## Goal of the exercise
What is needed is an exact copy of the entries below, from the line that contains "O que fazemos" through the final line, both included, and nothing else.

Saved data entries
--------------------

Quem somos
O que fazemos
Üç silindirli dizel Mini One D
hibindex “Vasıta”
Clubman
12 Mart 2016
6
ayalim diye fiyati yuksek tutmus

--------------------

## Solution
O que fazemos
Üç silindirli dizel Mini One D
hibindex “Vasıta”
Clubman
12 Mart 2016
6
ayalim diye fiyati yuksek tutmus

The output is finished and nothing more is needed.